2020 is a year. 

 

You, along with millions of other US citizens, may have suddenly found yourself out of work and on unemployment. You may or may not have opted to have taxes taken out of your unemployment, but if you didn’t, what does this mean?

 

Unemployment is taxable!  

You must report all unemployment when you file your taxes.   All of the unemployment add-ons ( the CARES Act $600 unemployment bump, PUA, PPP, etc) are also taxable and must be claimed.   

Withholding taxes from unemployment is voluntary and it’s sometimes very easy to overlook the area you need to fill out to do it (for some states, it’s just a box you need to check).  Also, the taxes UI withholds is a flat 10%, so you are likely going to still owe more come tax time.   

 

What If I Didn’t Withhold Taxes?

If you didn’t opt to have any taxes taken out, or you missed where to do it when you filed, you can attempt to contact unemployment to have them fix it, or cancel and refile your claim – but with the mess that is unemployment in many states, this isn’t recommended.  

 

Your best course of action is to take out that same percent yourself (or preferably more) and put it into a savings account specifically for paying taxes.  You can also make estimated tax payments instead.
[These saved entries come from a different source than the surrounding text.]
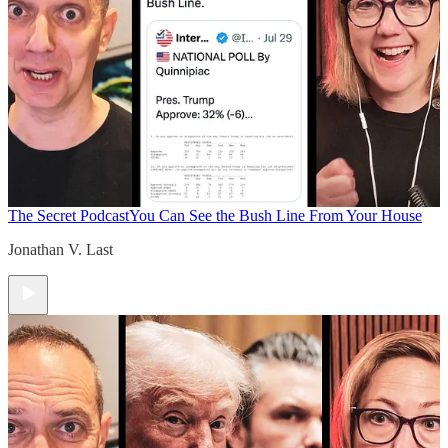
The Secret Podcast
You Can See the Bush Line From Your House
Jonathan V. Last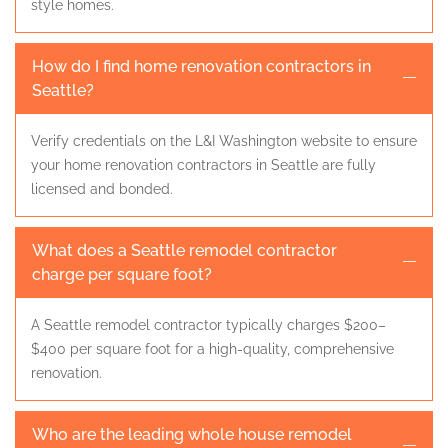
style homes.
How do I find home renovation contractors in
Seattle?
Verify credentials on the L&I Washington website to ensure
your home renovation contractors in Seattle are fully
licensed and bonded.
What does a Seattle remodel contractor
charge per square foot?
A Seattle remodel contractor typically charges $200–
$400 per square foot for a high-quality, comprehensive
renovation.
Who are the leading whole house remodel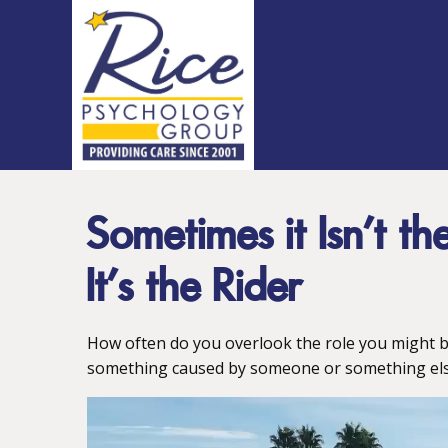
Sometimes it Isn’t t
It’s the Rider
How often do you overlook the role you might b
something caused by someone or something els
Video
Player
There are quarterly deadlines each year (2020’s have already passed), but you can start making payments now at https://www.irs.gov/payments.

For more information, including some helpful worksheets and a Tax Estimator, see Form 1040-ES and Publication 505, available on IRS.gov.  You can also contact your CPA and discuss your best course of action with them.  Remember: 

 

Tax Planning is the best way to avoid paying too much in taxes.